* **MATERIAL FOR THE TASK**
▬▬▬
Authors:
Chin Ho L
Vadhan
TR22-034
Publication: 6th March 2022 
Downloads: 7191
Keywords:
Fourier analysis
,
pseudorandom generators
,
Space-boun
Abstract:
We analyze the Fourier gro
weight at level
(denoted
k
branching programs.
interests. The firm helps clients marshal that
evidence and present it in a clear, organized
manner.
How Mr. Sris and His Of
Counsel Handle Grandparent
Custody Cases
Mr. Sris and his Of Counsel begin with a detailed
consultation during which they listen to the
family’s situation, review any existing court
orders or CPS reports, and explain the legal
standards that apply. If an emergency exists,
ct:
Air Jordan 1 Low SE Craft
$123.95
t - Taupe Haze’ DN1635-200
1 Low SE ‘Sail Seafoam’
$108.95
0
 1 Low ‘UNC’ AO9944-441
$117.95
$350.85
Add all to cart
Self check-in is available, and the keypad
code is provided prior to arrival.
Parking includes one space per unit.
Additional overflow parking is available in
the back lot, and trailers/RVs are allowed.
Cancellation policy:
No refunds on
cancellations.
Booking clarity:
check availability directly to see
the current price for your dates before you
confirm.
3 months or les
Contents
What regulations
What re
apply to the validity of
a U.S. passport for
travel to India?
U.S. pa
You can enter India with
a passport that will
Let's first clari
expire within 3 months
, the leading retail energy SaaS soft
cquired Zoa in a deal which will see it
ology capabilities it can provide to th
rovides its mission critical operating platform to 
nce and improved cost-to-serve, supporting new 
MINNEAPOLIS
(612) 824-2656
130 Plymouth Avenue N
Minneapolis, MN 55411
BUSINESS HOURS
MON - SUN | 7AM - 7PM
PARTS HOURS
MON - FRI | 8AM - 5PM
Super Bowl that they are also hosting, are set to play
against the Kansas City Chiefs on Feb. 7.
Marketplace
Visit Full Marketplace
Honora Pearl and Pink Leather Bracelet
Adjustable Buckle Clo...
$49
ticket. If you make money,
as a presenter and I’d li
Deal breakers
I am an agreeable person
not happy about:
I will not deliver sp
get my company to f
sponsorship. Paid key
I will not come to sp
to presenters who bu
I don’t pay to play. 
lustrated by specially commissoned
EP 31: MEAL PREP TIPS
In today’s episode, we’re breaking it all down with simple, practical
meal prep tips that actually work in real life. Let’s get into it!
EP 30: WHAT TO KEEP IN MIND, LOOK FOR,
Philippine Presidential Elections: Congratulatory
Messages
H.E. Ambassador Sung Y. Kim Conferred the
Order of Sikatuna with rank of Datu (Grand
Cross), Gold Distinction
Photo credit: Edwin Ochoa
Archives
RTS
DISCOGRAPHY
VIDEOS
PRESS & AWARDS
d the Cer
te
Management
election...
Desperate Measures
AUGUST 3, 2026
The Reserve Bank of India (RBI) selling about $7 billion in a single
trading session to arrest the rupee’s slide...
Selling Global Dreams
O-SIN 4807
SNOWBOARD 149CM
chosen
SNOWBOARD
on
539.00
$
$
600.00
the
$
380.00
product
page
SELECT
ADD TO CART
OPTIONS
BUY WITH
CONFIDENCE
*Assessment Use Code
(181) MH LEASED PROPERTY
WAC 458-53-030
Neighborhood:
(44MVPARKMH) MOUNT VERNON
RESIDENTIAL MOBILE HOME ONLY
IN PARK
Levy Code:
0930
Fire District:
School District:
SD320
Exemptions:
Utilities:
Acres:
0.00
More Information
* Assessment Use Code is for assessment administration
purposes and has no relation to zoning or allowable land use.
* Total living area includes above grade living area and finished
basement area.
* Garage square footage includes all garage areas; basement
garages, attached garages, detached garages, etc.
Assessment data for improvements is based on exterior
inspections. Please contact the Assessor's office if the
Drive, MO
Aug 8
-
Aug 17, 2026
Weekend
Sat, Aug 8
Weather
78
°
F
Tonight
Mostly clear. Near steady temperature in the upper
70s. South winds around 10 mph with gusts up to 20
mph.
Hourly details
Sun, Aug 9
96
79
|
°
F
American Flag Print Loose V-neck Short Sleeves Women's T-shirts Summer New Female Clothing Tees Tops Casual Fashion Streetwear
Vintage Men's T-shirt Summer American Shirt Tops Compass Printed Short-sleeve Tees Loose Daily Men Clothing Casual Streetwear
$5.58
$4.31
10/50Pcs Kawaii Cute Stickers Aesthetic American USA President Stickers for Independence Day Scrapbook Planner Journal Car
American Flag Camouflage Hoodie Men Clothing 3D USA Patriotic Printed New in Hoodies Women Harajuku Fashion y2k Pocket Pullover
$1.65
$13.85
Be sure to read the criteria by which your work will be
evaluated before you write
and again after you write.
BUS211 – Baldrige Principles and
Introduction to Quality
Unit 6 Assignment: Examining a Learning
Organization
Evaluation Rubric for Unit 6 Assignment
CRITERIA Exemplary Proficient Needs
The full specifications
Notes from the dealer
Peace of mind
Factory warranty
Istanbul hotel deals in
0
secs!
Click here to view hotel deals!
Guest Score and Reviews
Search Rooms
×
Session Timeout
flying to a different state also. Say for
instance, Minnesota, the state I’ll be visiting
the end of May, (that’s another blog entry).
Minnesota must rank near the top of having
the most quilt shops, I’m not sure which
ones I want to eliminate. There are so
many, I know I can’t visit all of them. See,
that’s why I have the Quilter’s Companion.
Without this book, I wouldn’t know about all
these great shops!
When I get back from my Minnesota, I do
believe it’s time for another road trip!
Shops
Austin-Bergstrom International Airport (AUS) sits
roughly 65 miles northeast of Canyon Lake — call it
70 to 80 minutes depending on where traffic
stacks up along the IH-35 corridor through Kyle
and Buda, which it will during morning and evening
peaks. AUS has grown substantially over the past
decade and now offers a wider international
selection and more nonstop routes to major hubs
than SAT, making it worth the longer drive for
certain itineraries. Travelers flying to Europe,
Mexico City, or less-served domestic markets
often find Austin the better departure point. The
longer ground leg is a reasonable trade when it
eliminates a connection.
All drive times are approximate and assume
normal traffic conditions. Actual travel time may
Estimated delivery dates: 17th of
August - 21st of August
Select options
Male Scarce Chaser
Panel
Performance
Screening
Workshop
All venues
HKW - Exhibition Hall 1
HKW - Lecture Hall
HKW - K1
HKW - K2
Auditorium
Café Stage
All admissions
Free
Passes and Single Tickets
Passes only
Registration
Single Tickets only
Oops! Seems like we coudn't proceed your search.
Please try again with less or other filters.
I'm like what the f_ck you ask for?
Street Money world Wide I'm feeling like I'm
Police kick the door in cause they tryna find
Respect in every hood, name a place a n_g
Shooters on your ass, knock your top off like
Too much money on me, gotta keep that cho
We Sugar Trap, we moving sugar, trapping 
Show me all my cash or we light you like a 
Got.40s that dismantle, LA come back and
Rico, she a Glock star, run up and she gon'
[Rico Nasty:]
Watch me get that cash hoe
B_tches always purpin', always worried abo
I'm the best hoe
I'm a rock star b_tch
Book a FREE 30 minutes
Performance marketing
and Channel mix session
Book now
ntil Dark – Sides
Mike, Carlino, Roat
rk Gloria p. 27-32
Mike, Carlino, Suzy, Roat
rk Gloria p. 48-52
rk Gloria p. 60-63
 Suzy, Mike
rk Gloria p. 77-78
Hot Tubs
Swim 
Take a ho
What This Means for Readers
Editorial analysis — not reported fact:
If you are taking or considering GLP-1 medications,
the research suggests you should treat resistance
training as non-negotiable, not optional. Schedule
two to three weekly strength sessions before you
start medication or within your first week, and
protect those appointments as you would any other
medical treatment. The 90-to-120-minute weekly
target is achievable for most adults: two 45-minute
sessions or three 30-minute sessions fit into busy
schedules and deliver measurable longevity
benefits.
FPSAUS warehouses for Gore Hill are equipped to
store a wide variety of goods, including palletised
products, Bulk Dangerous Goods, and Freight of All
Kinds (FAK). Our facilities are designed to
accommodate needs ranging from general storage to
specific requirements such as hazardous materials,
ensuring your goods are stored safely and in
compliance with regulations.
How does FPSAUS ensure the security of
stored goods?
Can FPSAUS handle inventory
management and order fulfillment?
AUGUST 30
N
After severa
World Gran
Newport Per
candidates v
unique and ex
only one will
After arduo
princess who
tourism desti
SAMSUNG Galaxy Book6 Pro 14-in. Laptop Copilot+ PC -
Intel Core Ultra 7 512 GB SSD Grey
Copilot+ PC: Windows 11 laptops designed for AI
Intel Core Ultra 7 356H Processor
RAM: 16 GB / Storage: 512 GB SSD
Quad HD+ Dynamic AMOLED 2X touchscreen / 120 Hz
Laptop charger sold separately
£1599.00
▬▬▬
* **WORK ORDER**
Above are the records; repeat exactly the lines from the one holding "Istanbul hotel deals in" down to the one holding "All drive times are approximate and assume", end lines included.

* **OUTPUT**
Istanbul hotel deals in
0
secs!
Click here to view hotel deals!
Guest Score and Reviews
Search Rooms
×
Session Timeout
flying to a different state also. Say for
instance, Minnesota, the state I’ll be visiting
the end of May, (that’s another blog entry).
Minnesota must rank near the top of having
the most quilt shops, I’m not sure which
ones I want to eliminate. There are so
many, I know I can’t visit all of them. See,
that’s why I have the Quilter’s Companion.
Without this book, I wouldn’t know about all
these great shops!
When I get back from my Minnesota, I do
believe it’s time for another road trip!
Shops
Austin-Bergstrom International Airport (AUS) sits
roughly 65 miles northeast of Canyon Lake — call it
70 to 80 minutes depending on where traffic
stacks up along the IH-35 corridor through Kyle
and Buda, which it will during morning and evening
peaks. AUS has grown substantially over the past
decade and now offers a wider international
selection and more nonstop routes to major hubs
than SAT, making it worth the longer drive for
certain itineraries. Travelers flying to Europe,
Mexico City, or less-served domestic markets
often find Austin the better departure point. The
longer ground leg is a reasonable trade when it
eliminates a connection.
All drive times are approximate and assume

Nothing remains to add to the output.